What is the present value of a security that will pay \(\$ 5,000\) in 20 years if securities of equal risk pay \(7 \%\) annually?

You want to buy a car, and a local bank will lend you \(\$ 20,000 .\) The loan will be fully amortized over 5 years \((60\) months), and the nominal interest rate will be \(12 \%\) with interest paid monthly. What will be the monthly loan payment? What will be the loan's EAR?

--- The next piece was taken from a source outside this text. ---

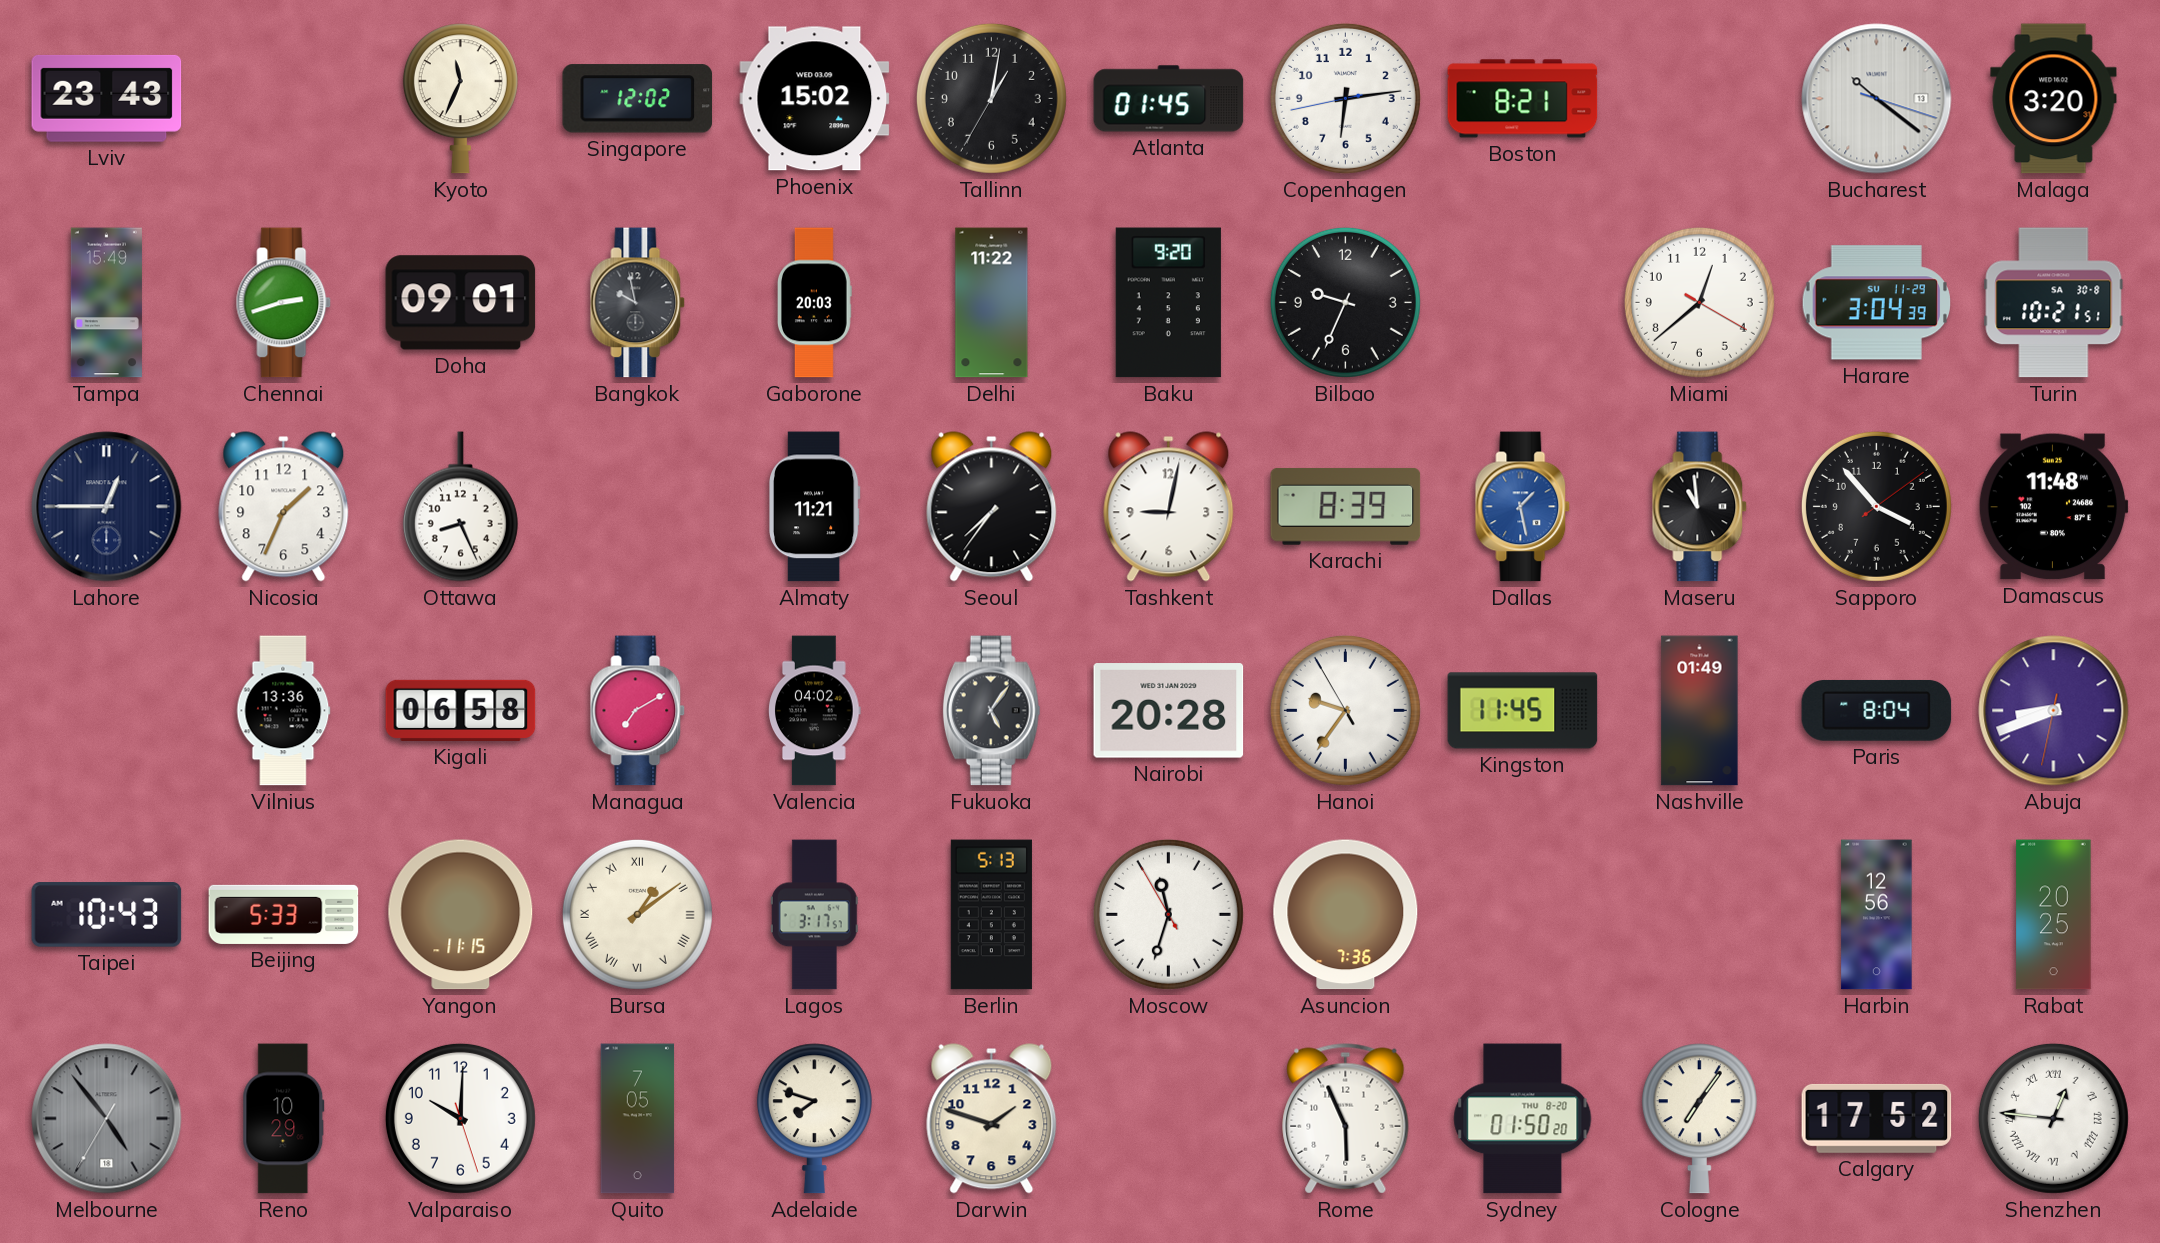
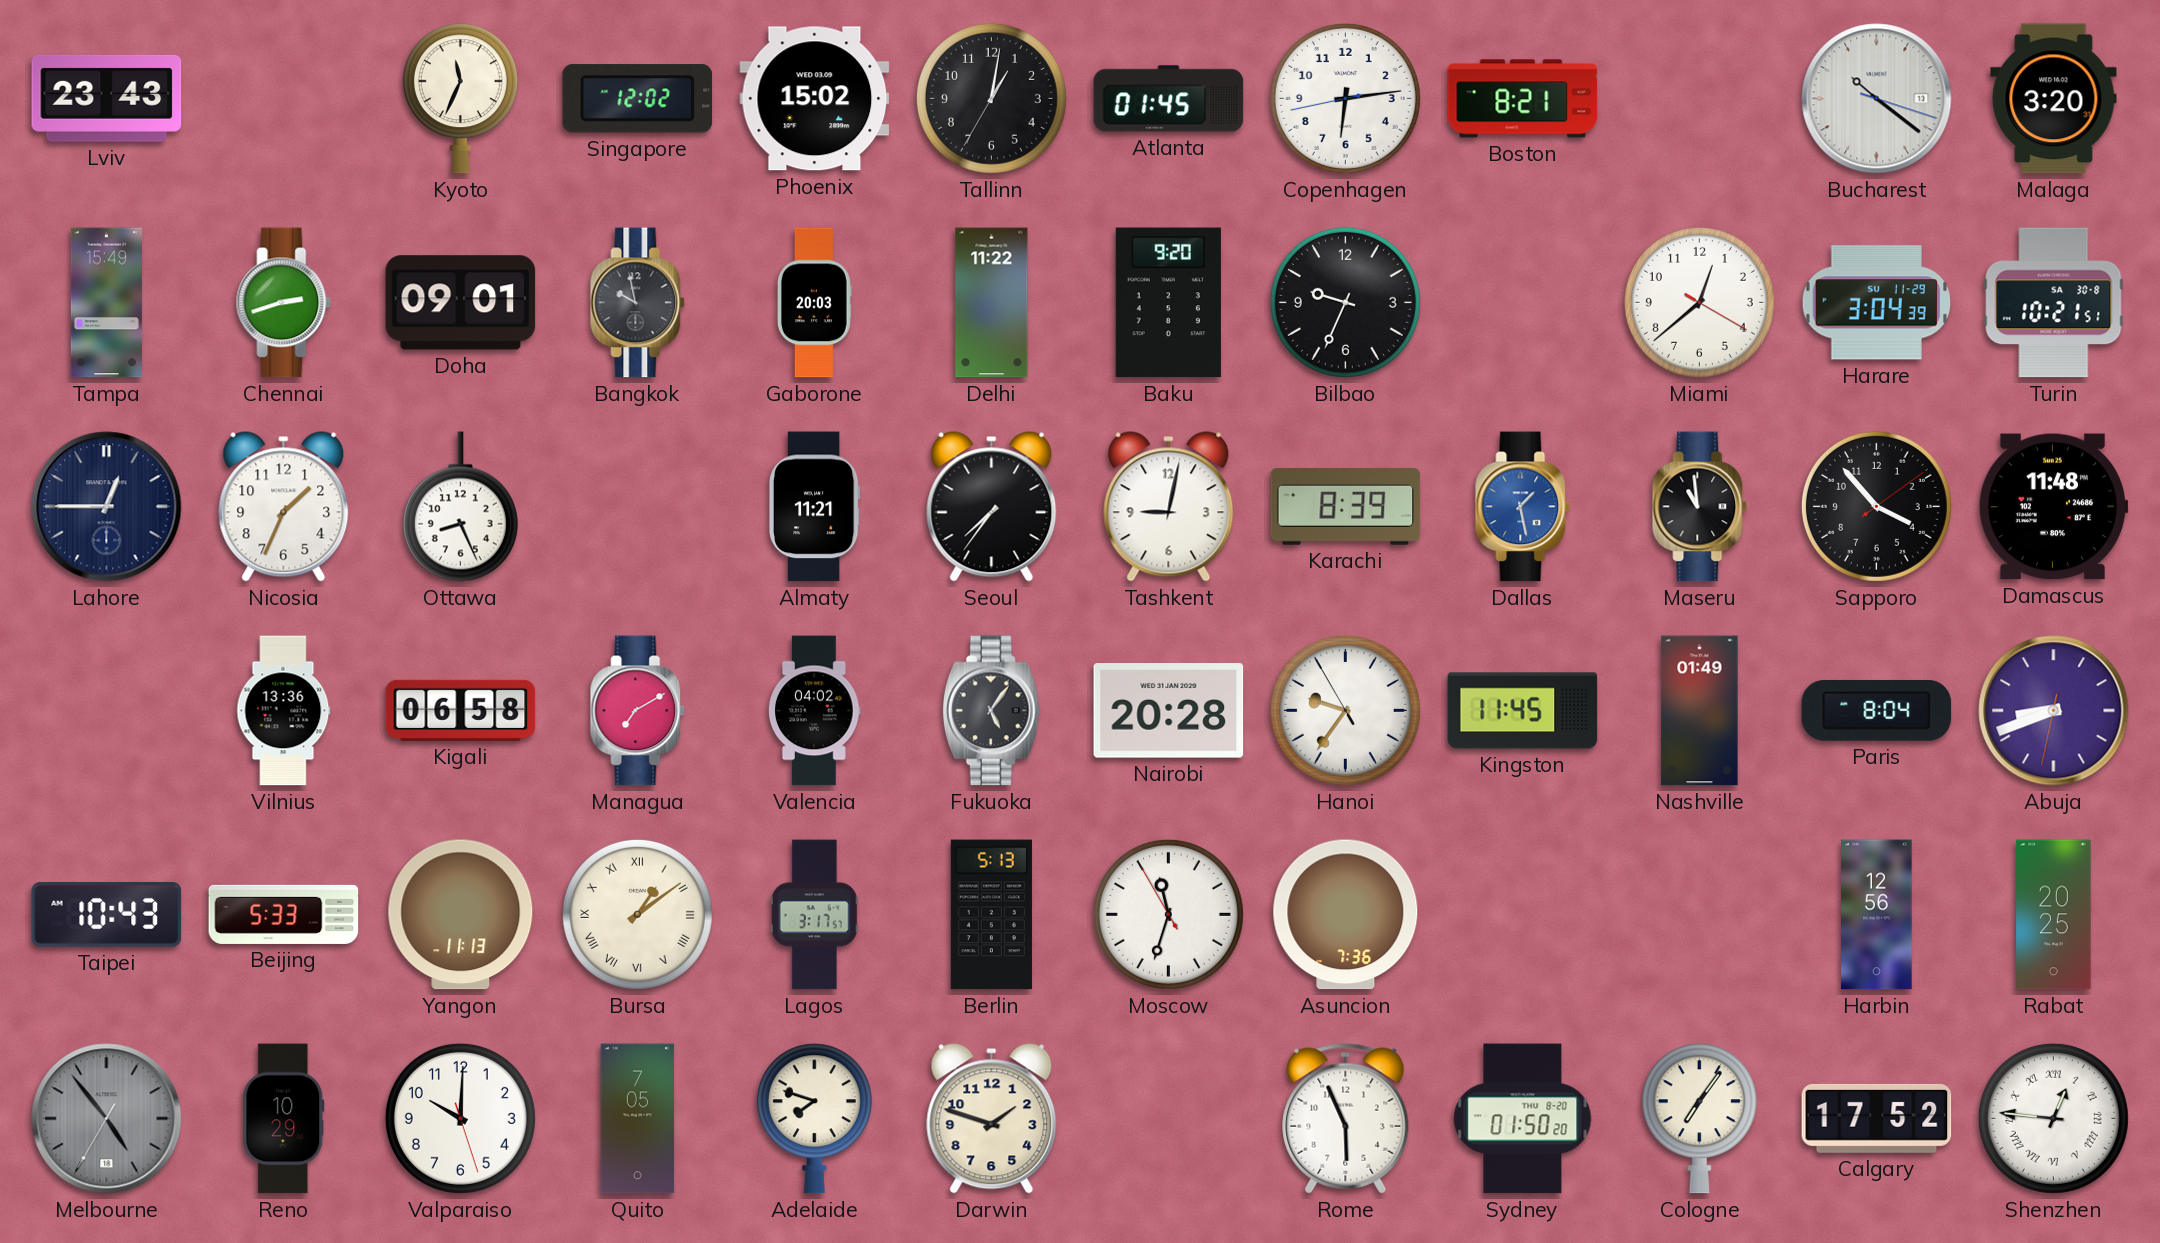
Yangon: 11:15 -> 11:13
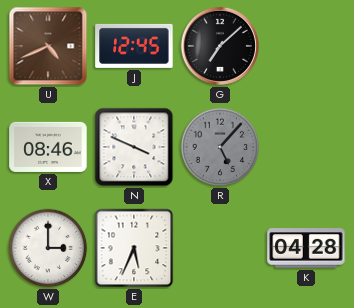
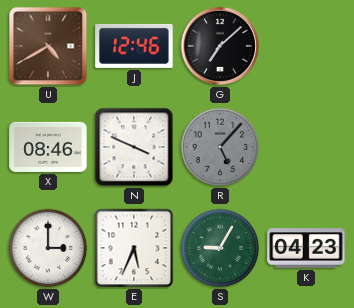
U: 4:41 -> 4:40
J: 12:45 -> 12:46
S: none -> 9:05
K: 04:28 -> 04:23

UNEVEN CASH FLOW STREAM a. Find the present values of the following cash flow streams at \(8 \%\) compounded annually. $$\begin{array}{lcccccc} & 0 & 1 & 2 & 3 & 4 & 5 \\ & & & & & & & \\\\\text { Stream A } & \$ 0 & \$ 100 & \$ 400 & \$ 400 & \$ 400 & \$ 300 \\ \text { Stream B } & \$ 0 & \$ 300 & \$ 400 & \$ 400 & \$ 400 & \$ 100\end{array}$$ b. What are the PVs of the streams at \(0 \%\) compounded annually?

Your client is 40 years old; and she wants to begin saving for retirement, with the first payment to come one year from now. She can save \(\$ 5,000\) per year; and you advise her to invest it in the stock market, which you expect to provide an average return of \(9 \%\) in the future. a. If she follows your advice, how much money will she have at \(65 ?\) b. How much will she have at \(70 ?\) c. She expects to live for 20 years if she retires at 65 and for 15 years if she retires at 70 . If her investments continue to earn the same rate, how much will she be able to withdraw at the end of each year after retirement at each retirement age?

What is the present value of a \(\$ 100\) perpetuity if the interest rate is \(7 \% ?\) If interest rates doubled to \(14 \%\), what would its present value be?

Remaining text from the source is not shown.